There are 2 objects placed on random positions on an infinite axis . Let's say they're robots having built-in algorythm alright and they have exactly the same built-in algorythm . They can do the following . Move a step left , Move a step right , place a flag , check for a flag . That's pretty much it .

The goal is - the robots to meet on the axis eventually .

I fugire checking for a flag can mean that the robot can change it's moving direction which is the key for the goal - if for example the right robot finds one of the left's flags while going left and then switch direction to right and find one of it's own flags ... that's so far I have figured it out . Still as I can see there should be restriction for the axis or ... I don't know .

help please :steering:

[TheBigDog]

Any more information than that?

 

Bill

[snark1100]

the problem is, that when you randomly drop them on the axis, they will land an infinite number of steps away from each other with probablity 1, and so, even if they both start to move towards each other, they will need to take an infinite number of steps to meet.

[TheBigDog]

the problem is, that when you randomly drop them on the axis, they will land an infinite number of steps away from each other with probablity 1, and so, even if they both start to move towards each other, they will need to take an infinite number of steps to meet.

I think that when you drop the two flags on the infinite axle they will be a finite distance from each other.

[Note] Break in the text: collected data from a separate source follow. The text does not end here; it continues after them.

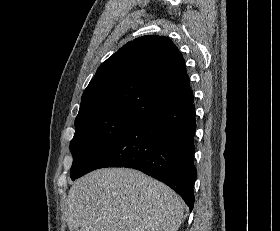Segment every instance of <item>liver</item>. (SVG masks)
I'll return each mask as SVG.
<instances>
[{"mask_svg":"<svg viewBox=\"0 0 280 231\" xmlns=\"http://www.w3.org/2000/svg\"><path fill=\"white\" fill-rule=\"evenodd\" d=\"M65 211L70 231H177L184 203L138 169L104 167L74 181Z\"/></svg>","mask_w":280,"mask_h":231,"instance_id":"liver-1","label":"liver"}]
</instances>
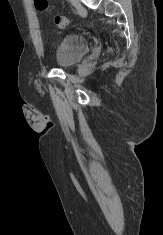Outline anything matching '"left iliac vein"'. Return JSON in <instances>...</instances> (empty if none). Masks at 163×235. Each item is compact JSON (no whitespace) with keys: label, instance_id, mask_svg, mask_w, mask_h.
Masks as SVG:
<instances>
[{"label":"left iliac vein","instance_id":"1","mask_svg":"<svg viewBox=\"0 0 163 235\" xmlns=\"http://www.w3.org/2000/svg\"><path fill=\"white\" fill-rule=\"evenodd\" d=\"M69 1L75 7H79L80 6V0H69Z\"/></svg>","mask_w":163,"mask_h":235}]
</instances>
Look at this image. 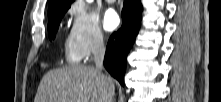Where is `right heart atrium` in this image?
<instances>
[{
	"mask_svg": "<svg viewBox=\"0 0 221 102\" xmlns=\"http://www.w3.org/2000/svg\"><path fill=\"white\" fill-rule=\"evenodd\" d=\"M70 41L79 58H87L104 44L98 19L81 6L71 10Z\"/></svg>",
	"mask_w": 221,
	"mask_h": 102,
	"instance_id": "right-heart-atrium-1",
	"label": "right heart atrium"
}]
</instances>
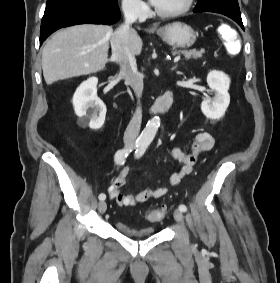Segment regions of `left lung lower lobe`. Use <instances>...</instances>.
<instances>
[{
  "instance_id": "left-lung-lower-lobe-1",
  "label": "left lung lower lobe",
  "mask_w": 280,
  "mask_h": 283,
  "mask_svg": "<svg viewBox=\"0 0 280 283\" xmlns=\"http://www.w3.org/2000/svg\"><path fill=\"white\" fill-rule=\"evenodd\" d=\"M199 11H195L194 10V13H197ZM231 19H233L236 23H238L242 29H244V26H243V23H242V19L241 18H238V17H230Z\"/></svg>"
}]
</instances>
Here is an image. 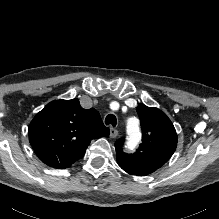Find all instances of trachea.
<instances>
[{
  "mask_svg": "<svg viewBox=\"0 0 219 219\" xmlns=\"http://www.w3.org/2000/svg\"><path fill=\"white\" fill-rule=\"evenodd\" d=\"M105 124L106 125L110 124L113 127H115L117 124V119H116L115 115H113V114L107 115V117L105 118Z\"/></svg>",
  "mask_w": 219,
  "mask_h": 219,
  "instance_id": "3493384b",
  "label": "trachea"
}]
</instances>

But both will still be an infinite distance from either end. That may be part of the answer, but I suspect we are still missing detail for a solution.

 

Bill

[deuce_bg]

We got it after all . the whole thing is :

the robot follows the flags and if there's no flag places it and goes back.

The whole thing with the infinite axis is that you can't use the end as a way to switch direction . Thanks :steering:

[Pyrotex]

We got it after all . the whole thing is :

the robot follows the flags and if there's no flag places it and goes back.

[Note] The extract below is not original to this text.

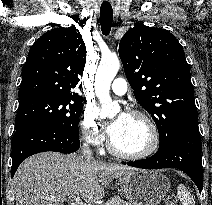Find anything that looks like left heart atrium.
Here are the masks:
<instances>
[{"instance_id":"1","label":"left heart atrium","mask_w":212,"mask_h":205,"mask_svg":"<svg viewBox=\"0 0 212 205\" xmlns=\"http://www.w3.org/2000/svg\"><path fill=\"white\" fill-rule=\"evenodd\" d=\"M127 117L126 114L119 115L115 120H113L107 127L108 133L113 135L117 130L118 126L123 122V120Z\"/></svg>"}]
</instances>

The whole thing with the infinite axis is that you can't use the end as a way to switch direction . Thanks :steering:

Well, I'm a bit disappointed. I didn't quite understand the original statement of the problem, and now I don't quite understand your statement of the solution.

:hyper: :gift:

oh well. I'm going for some milk and cookies.

[Pyrotex]

Okay, I've got a math problem for you sliderule jockeys. I saw this one when I was a teenager. It took me over an hour to get the answer.

 

You have a sphere of radius R.

You have a drill bit that drills a hole of radius r; r < R.

Using this drill bit, you drill a perfect hole through the center of the sphere. All the way through, creating what we shall call an "annular ring".

You lay the "annular ring" on its side on a flat surface, so that the hole is vertical.

You carefully measure the height of the "annular ring".

 

It is exactly six (6) inches high.

 

What is the exact VOLUME of the annular ring? That is, the VOLUME of the material left over after drilling the hole through the sphere?

 

Now, having said that, I give you a clue: the information above is entirely sufficient to arrive at the correct numerical answer. :steering:

 

In fact, given this clue, you should be able to state the answer without pencil or paper. :hyper:

[Qfwfq]

Good one Pyro, 36*pi! I'll give a thought to the independence on the r/R ratio ASAP but, granted that, it's enough to take the easy way out! :hyper:

 

I think that when you drop the two flags on the infinite axle they will be a finite distance from each other. But both will still be an infinite distance from either end.

No, :steering: Snark was right.

 

The position of the first is clearly irrelevant if the axis extends infinitely both ways. If the probability distribution is uniform when you drop the second, the expectation distance will be half of infinity, which is infinity.

[Qfwfq]

Didn't take long actually, both prop. to the sine of the same angle squared. Or some darn thing like that. :steering:

[Pyrotex]

Good one Pyro, 36*pi! I'll give a thought to the independence on the r/R ratio ASAP but, granted that, it's enough to take the easy way out! ....

Bingo! Good job. And Snark was right.